So that red machete did come in handy after all. Three weeks ago I confidently stated that The Walking Dead wouldn’t go down the rather clichéd route of having Rick fulfil his threat to Gareth, the leader of the cannibal crew, but here we are. And what an interestingly queasy resolution it is too.
There was an undeniable thrill of satisfaction at seeing Gareth get his comeuppance. After luring, trapping and killing other survivors (not to mention eating bits of Bob!), the Termites have quickly become the show’s biggest menace. The Governor? Pfft. Sure, he caused more actual carnage, but at least he could be reasoned with occasionally. There was something truly terrifying and merciless about Gareth’s lot and the gleeful way they embraced their own degeneration. In killing them so brutally the question is, is that’s what’s happening to Rick too?

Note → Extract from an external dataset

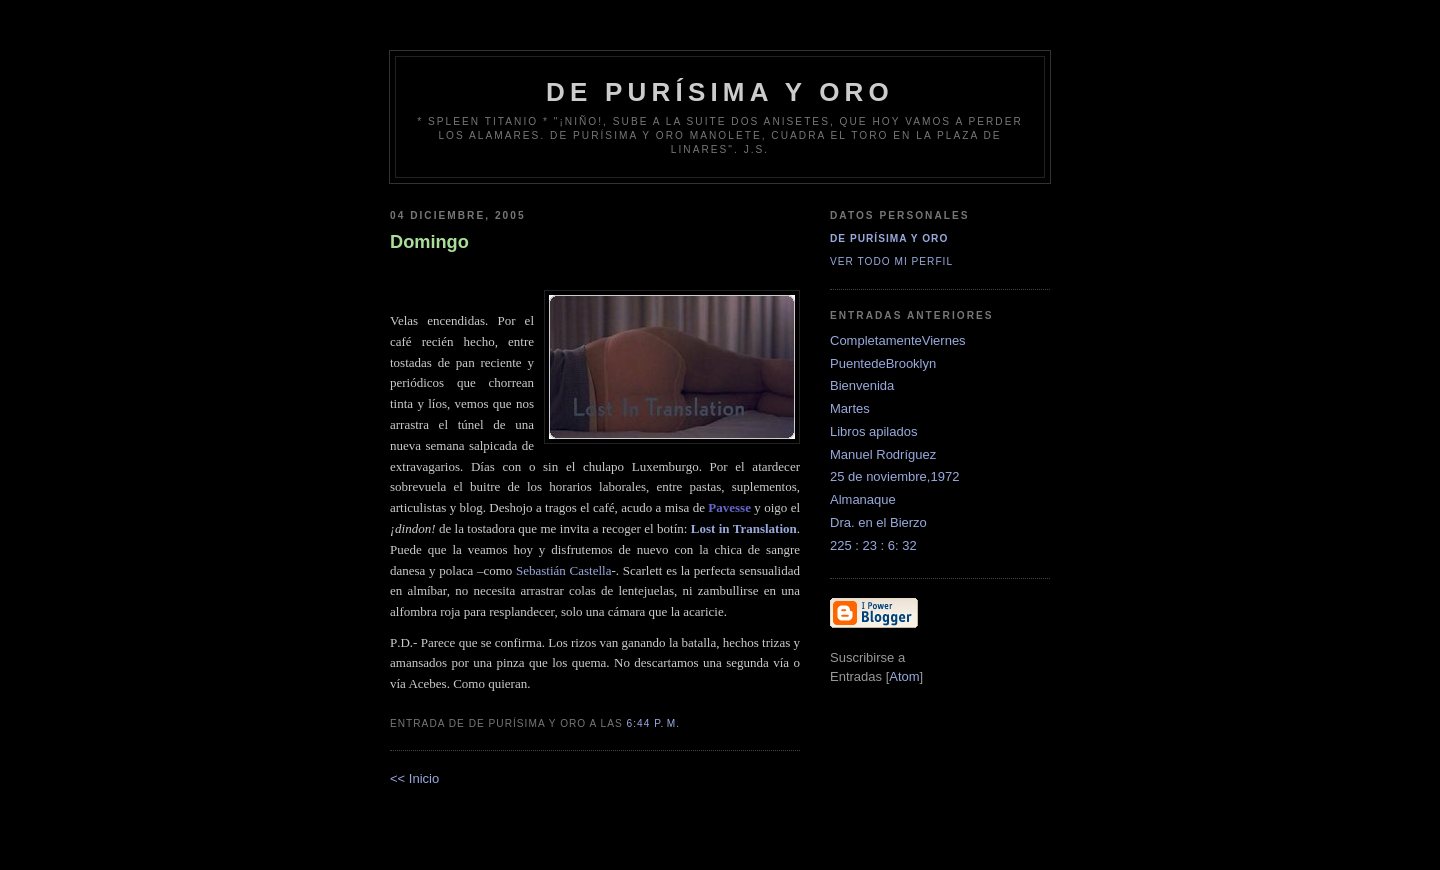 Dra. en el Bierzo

Personally, I don’t think so. In a civilised society, the survivors’ actions would be abhorrent, but as we’re regularly reminded, The Walking Dead does not take place in a civilised world. What other option did they have? If they let them go then the Termites would simply kidnap and kill more passers-by. It’s murky territory, for sure, but then that’s exactly what this show should be examining. The show certainly doesn’t go as far as the comic, where our heroes torture the cannibals for a longer time before killing them.
The “Fear The Hunters” arc ran in issues 61-66 of the comic, and is collected in the 11th trade paperback. Gareth is called Chris in the comic and it’s Dale not Bob who dies. Creator Robert Kirkman has often cited this arc as his personal favourite.
And so we move on again, to new threats and new locations. There will be no Bob, however, as he died a dignified death after saying his goodbyes. It was a gentle and restrained scene, all the more powerful for coming so soon after the violence. Lawrence Gilliard Jr’s not always had the most memorable material, but this episode was a great showcase for his talents. And who didn’t get a kick out of his manic cry of “TAINTED MEAT!” Ha! Still hungry, Gareth?
In contrast, the reveal of Gabriel’s dark secret proves a little underwhelming. He let others die so that he might live. It’s another example of a character breaking their moral code for the sake of survival. Yep, that’s terrible and it’s natural that he’s wracked with guilt, but compared to everything else that’s happened over the last three weeks, it feels rather minor.
The episode concludes with the survivors breaking up once more, just a few episodes after they came together. Things are certainly barrelling along on The Walking Dead now and it’s all the better for it. Three episodes in, this is shaping up to be an excellent season.
Fine Dumb Cannibals
It has to be said, Gareth and his mates aren’t spectacularly bright. Their plan is to wait until Rick and co have left the church undefended and then sneak in and kill Car-Rul (sorry, Lincoln’s accent is catching), Eugene and so on. Even though that means taking an eye off their most dangerous opponents? Shout out to Andrew J West, however, for bringing Gareth so memorably to life. I’m gonna kinda miss him.
One of the sweeter moments in the episode is the letter left for Rick. “Sorry, I was an asshole. Come to Washington. The new world’s gonna need Rick Grimes.” It’s touching, but after this episode’s events, is it true? Rick has adapted to live on this zombie-ridden planet extremely well. But if the world changed again and require less dangerous men, would he still have a place or is he too far gone?
Bob’s revenge on the cannibals is a glorious moment. You really feel for the guy, and it’s hugely satisfying to see his kidnappers panic. That said, you kinda wonder if him being “tainted meat” actually matters. As we know from the season one finale, everyone on the planet is already infected. It’s ambiguous then if having eaten Bob’s ankle would have had any effect other than maybe a bit of indigestion.
The Walking Dead airs on AMC on Sunday nights in the US and Fox in the UK on Monday nights.